WHAT THIS TASK INVOLVES –
Each entry must be output once more without any change.

MATERIAL PROVIDED –
========================================================================
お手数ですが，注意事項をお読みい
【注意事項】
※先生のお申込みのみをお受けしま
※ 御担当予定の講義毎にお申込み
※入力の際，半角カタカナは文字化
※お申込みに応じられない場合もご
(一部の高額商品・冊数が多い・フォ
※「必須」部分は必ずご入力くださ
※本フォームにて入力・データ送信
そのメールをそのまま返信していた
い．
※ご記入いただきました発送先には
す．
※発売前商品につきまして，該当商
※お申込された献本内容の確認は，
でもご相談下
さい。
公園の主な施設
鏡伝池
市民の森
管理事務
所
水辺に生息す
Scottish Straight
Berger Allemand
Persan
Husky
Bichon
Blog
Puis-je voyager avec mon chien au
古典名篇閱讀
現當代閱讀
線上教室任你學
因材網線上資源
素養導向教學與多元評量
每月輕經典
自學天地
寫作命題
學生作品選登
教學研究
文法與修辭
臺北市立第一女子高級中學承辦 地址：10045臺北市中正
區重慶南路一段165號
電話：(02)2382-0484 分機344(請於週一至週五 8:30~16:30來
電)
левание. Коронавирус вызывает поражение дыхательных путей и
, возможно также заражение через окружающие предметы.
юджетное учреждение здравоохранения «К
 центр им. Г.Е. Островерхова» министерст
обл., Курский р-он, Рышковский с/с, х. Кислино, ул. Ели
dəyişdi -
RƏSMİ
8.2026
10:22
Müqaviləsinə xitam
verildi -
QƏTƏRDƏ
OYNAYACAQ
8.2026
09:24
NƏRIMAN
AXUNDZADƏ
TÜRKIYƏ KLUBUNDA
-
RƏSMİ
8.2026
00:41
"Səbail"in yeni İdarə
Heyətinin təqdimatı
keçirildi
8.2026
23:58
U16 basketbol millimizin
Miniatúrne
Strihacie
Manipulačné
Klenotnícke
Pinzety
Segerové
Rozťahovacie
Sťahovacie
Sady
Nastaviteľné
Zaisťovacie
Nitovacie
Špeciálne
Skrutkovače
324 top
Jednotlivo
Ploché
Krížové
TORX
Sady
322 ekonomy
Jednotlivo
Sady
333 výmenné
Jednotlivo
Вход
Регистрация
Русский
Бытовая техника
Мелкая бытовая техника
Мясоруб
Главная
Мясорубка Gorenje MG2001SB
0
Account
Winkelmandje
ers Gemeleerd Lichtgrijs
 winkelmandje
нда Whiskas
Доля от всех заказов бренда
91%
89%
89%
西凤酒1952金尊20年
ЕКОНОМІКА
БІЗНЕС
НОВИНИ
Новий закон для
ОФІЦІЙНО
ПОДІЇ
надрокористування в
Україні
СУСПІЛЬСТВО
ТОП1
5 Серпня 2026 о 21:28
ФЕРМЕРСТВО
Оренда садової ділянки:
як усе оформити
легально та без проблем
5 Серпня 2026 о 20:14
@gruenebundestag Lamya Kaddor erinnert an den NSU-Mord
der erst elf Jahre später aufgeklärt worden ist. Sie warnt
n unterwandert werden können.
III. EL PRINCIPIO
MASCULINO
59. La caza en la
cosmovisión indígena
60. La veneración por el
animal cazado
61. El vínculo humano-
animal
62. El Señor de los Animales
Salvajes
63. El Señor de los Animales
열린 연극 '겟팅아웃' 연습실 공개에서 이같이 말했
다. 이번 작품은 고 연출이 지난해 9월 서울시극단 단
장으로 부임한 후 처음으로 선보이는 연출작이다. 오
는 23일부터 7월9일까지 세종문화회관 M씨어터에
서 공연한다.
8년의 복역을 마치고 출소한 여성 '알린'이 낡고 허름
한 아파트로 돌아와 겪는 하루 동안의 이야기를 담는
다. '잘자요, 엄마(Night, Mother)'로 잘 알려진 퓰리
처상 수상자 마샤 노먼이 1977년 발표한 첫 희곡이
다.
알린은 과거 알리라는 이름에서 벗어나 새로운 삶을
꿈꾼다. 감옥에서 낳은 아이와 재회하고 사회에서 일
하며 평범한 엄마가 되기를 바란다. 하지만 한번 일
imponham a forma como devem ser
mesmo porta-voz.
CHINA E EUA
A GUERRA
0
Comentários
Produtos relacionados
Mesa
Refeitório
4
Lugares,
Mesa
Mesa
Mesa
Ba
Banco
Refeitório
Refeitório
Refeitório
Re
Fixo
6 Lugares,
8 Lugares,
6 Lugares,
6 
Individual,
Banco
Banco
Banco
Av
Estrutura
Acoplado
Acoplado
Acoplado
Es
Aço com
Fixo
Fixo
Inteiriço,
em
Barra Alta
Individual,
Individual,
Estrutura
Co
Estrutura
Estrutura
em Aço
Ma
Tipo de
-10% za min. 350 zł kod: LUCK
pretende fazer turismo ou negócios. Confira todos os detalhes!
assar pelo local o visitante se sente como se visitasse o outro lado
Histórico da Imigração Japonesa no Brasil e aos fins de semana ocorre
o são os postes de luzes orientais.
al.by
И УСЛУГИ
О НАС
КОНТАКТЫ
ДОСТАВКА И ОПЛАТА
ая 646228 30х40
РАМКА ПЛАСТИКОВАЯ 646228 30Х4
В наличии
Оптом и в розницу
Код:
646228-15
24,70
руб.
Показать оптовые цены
========================================================================
SOLUTION TO THE PROBLEM –
お手数ですが，注意事項をお読みい
【注意事項】
※先生のお申込みのみをお受けしま
※ 御担当予定の講義毎にお申込み
※入力の際，半角カタカナは文字化
※お申込みに応じられない場合もご
(一部の高額商品・冊数が多い・フォ
※「必須」部分は必ずご入力くださ
※本フォームにて入力・データ送信
そのメールをそのまま返信していた
い．
※ご記入いただきました発送先には
す．
※発売前商品につきまして，該当商
※お申込された献本内容の確認は，
でもご相談下
さい。
公園の主な施設
鏡伝池
市民の森
管理事務
所
水辺に生息す
Scottish Straight
Berger Allemand
Persan
Husky
Bichon
Blog
Puis-je voyager avec mon chien au
古典名篇閱讀
現當代閱讀
線上教室任你學
因材網線上資源
素養導向教學與多元評量
每月輕經典
自學天地
寫作命題
學生作品選登
教學研究
文法與修辭
臺北市立第一女子高級中學承辦 地址：10045臺北市中正
區重慶南路一段165號
電話：(02)2382-0484 分機344(請於週一至週五 8:30~16:30來
電)
левание. Коронавирус вызывает поражение дыхательных путей и
, возможно также заражение через окружающие предметы.
юджетное учреждение здравоохранения «К
 центр им. Г.Е. Островерхова» министерст
обл., Курский р-он, Рышковский с/с, х. Кислино, ул. Ели
dəyişdi -
RƏSMİ
8.2026
10:22
Müqaviləsinə xitam
verildi -
QƏTƏRDƏ
OYNAYACAQ
8.2026
09:24
NƏRIMAN
AXUNDZADƏ
TÜRKIYƏ KLUBUNDA
-
RƏSMİ
8.2026
00:41
"Səbail"in yeni İdarə
Heyətinin təqdimatı
keçirildi
8.2026
23:58
U16 basketbol millimizin
Miniatúrne
Strihacie
Manipulačné
Klenotnícke
Pinzety
Segerové
Rozťahovacie
Sťahovacie
Sady
Nastaviteľné
Zaisťovacie
Nitovacie
Špeciálne
Skrutkovače
324 top
Jednotlivo
Ploché
Krížové
TORX
Sady
322 ekonomy
Jednotlivo
Sady
333 výmenné
Jednotlivo
Вход
Регистрация
Русский
Бытовая техника
Мелкая бытовая техника
Мясоруб
Главная
Мясорубка Gorenje MG2001SB
0
Account
Winkelmandje
ers Gemeleerd Lichtgrijs
 winkelmandje
нда Whiskas
Доля от всех заказов бренда
91%
89%
89%
西凤酒1952金尊20年
ЕКОНОМІКА
БІЗНЕС
НОВИНИ
Новий закон для
ОФІЦІЙНО
ПОДІЇ
надрокористування в
Україні
СУСПІЛЬСТВО
ТОП1
5 Серпня 2026 о 21:28
ФЕРМЕРСТВО
Оренда садової ділянки:
як усе оформити
легально та без проблем
5 Серпня 2026 о 20:14
@gruenebundestag Lamya Kaddor erinnert an den NSU-Mord
der erst elf Jahre später aufgeklärt worden ist. Sie warnt
n unterwandert werden können.
III. EL PRINCIPIO
MASCULINO
59. La caza en la
cosmovisión indígena
60. La veneración por el
animal cazado
61. El vínculo humano-
animal
62. El Señor de los Animales
Salvajes
63. El Señor de los Animales
열린 연극 '겟팅아웃' 연습실 공개에서 이같이 말했
다. 이번 작품은 고 연출이 지난해 9월 서울시극단 단
장으로 부임한 후 처음으로 선보이는 연출작이다. 오
는 23일부터 7월9일까지 세종문화회관 M씨어터에
서 공연한다.
8년의 복역을 마치고 출소한 여성 '알린'이 낡고 허름
한 아파트로 돌아와 겪는 하루 동안의 이야기를 담는
다. '잘자요, 엄마(Night, Mother)'로 잘 알려진 퓰리
처상 수상자 마샤 노먼이 1977년 발표한 첫 희곡이
다.
알린은 과거 알리라는 이름에서 벗어나 새로운 삶을
꿈꾼다. 감옥에서 낳은 아이와 재회하고 사회에서 일
하며 평범한 엄마가 되기를 바란다. 하지만 한번 일
imponham a forma como devem ser
mesmo porta-voz.
CHINA E EUA
A GUERRA
0
Comentários
Produtos relacionados
Mesa
Refeitório
4
Lugares,
Mesa
Mesa
Mesa
Ba
Banco
Refeitório
Refeitório
Refeitório
Re
Fixo
6 Lugares,
8 Lugares,
6 Lugares,
6 
Individual,
Banco
Banco
Banco
Av
Estrutura
Acoplado
Acoplado
Acoplado
Es
Aço com
Fixo
Fixo
Inteiriço,
em
Barra Alta
Individual,
Individual,
Estrutura
Co
Estrutura
Estrutura
em Aço
Ma
Tipo de
-10% za min. 350 zł kod: LUCK
pretende fazer turismo ou negócios. Confira todos os detalhes!
assar pelo local o visitante se sente como se visitasse o outro lado
Histórico da Imigração Japonesa no Brasil e aos fins de semana ocorre
o são os postes de luzes orientais.
al.by
И УСЛУГИ
О НАС
КОНТАКТЫ
ДОСТАВКА И ОПЛАТА
ая 646228 30х40
РАМКА ПЛАСТИКОВАЯ 646228 30Х4
В наличии
Оптом и в розницу
Код:
646228-15
24,70
руб.
Показать оптовые цены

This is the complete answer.